What is SEO?
Search engine optimisation is the process of trying to get your content to rank on search engines through organic search results. This means that you are optimising your content so that it appears higher up on search result listings.
What's the difference between broad-match and long-tail keywords?
Broad keywords are 1-2 words. In other words, when someone types a query into a search engine; a broad keyword would be something such as "coffee" or "coffee maker".
Long-tail keywords are generally considered as 3 words or more. An example of a long-tail keyword would be, "how to make coffee".
What are some tools to help with keyword research?
Keyword Planner: A great tool for discovering and comparing keywords when it comes to competition, cost and difficulty.
Answer the Public: An awesome free tool for researching long-tail keywords and exploring different topic and content ideas.
Google Trends: A great free tool for researching keywords locally and how topics and keywords change in popularity over time.
What are topic clusters?
Topic clusters are a new way of organising your content and website in order to achieve better SERP (search engine ranking pages) results. Basically, it works by instead of just focusing on keywords, topic (content clusters) clusters focus on topics.

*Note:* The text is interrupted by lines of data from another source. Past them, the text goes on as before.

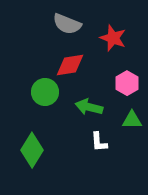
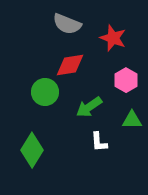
pink hexagon: moved 1 px left, 3 px up
green arrow: rotated 48 degrees counterclockwise
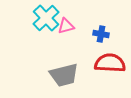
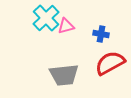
red semicircle: rotated 32 degrees counterclockwise
gray trapezoid: rotated 8 degrees clockwise
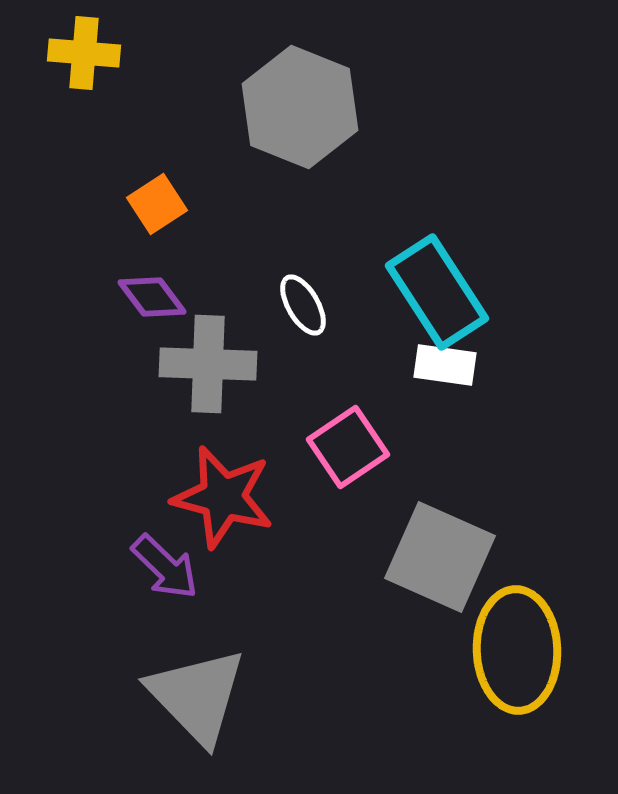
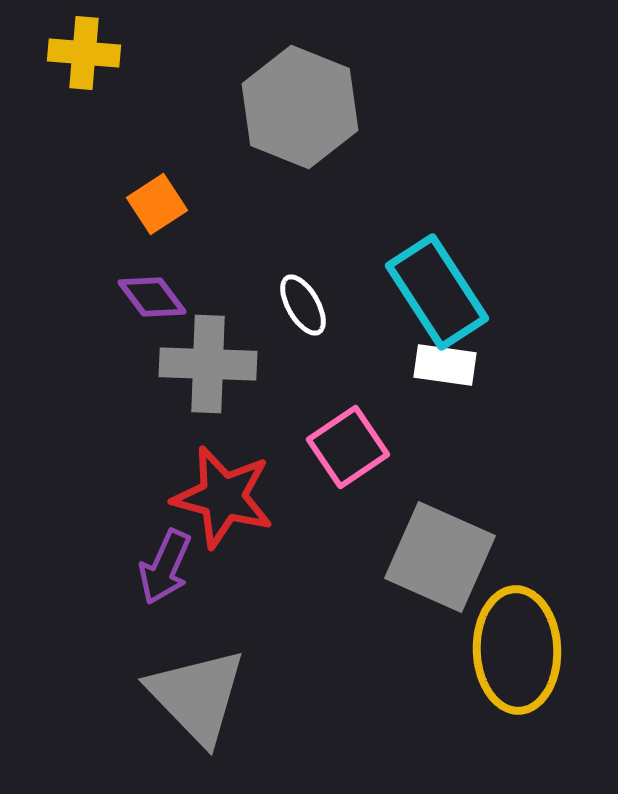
purple arrow: rotated 70 degrees clockwise
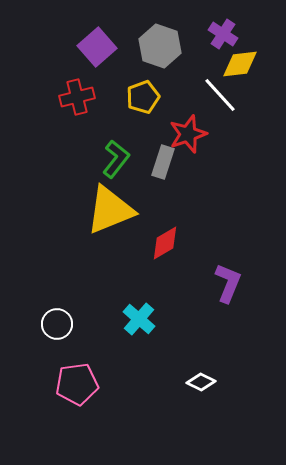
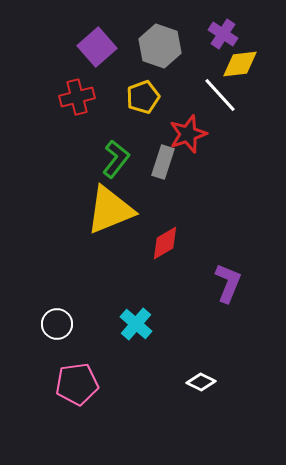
cyan cross: moved 3 px left, 5 px down
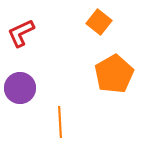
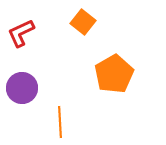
orange square: moved 16 px left
purple circle: moved 2 px right
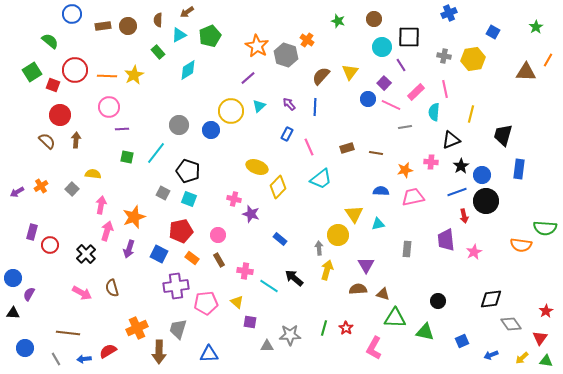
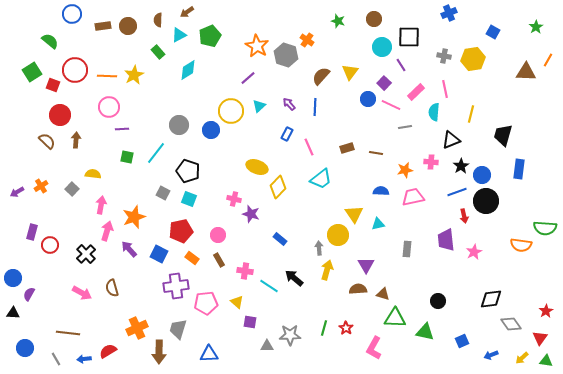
purple arrow at (129, 249): rotated 120 degrees clockwise
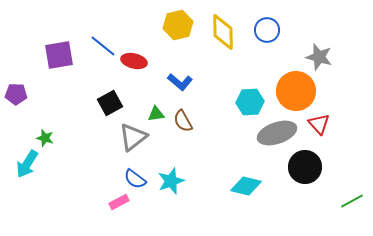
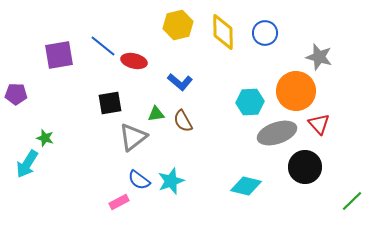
blue circle: moved 2 px left, 3 px down
black square: rotated 20 degrees clockwise
blue semicircle: moved 4 px right, 1 px down
green line: rotated 15 degrees counterclockwise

First you need to create a pillar page that broadly, but comprehensively explains a given topic. Then clustered around that topic is subtopics. These subtopics are where you can include your long-tail keywords, providing more detailed information about the content covered on the pillar page.
Now, all these pages are interlinked. They link back to the pillar page and to each other. This interlinking helps both the pillar and the clustered pages to achieve better SERP results. In addition, clustering your content around topics helps to keep your content focused and can help you to be seen as a thought leader in certain areas.
For more info on topic clusters, read: Content planning how to organise your content.
How to on-page optimise your content?
URL: Optimise your URLs using both broad and long-tail keywords. If possible, use your broad keywords earlier in the URL.
Headers: Include your keywords in your main and subheaders. Subheaders are a greater opportunity to try rank for other long-tail variations. Use H1/H2/H3 tags so the search crawlers know that you are using subheadings.
Body: Use your keywords naturally throughout the main text. "Keyword cramming" will not help you. As a general rule-of-thumb, use no more than 5 of the same exact keywords per page. Instead, you can use keyword synonyms throughout your text.
Remember, Google wants to provide a good user experience for their searchers. Also, make sure that you check your copy for spelling and grammatical errors.
Image Alt Text: You guessed it. Include keywords in you image alt text and even file names. Search engines can't properly read images as yet so the way they understand visual content is through alt text and the surrounding copy.
Alt text is another great opportunity to include long-tail keywords.
What are search engines looking for?
No one knows Google's SERP ranking criteria exactly, but there is no doubt about a few things. Google is trying to provide the most relevant answer to the seacher's query. It's looking for quality content and linking pages and domains. More importantly, search engines want quality links from authoritative sources and domains.
This tells search engines that your page is worth showing to others. Lastly, don't forget about page loading times. Pages that are slow to load will see you penalised by both your website visitors and search engines alike.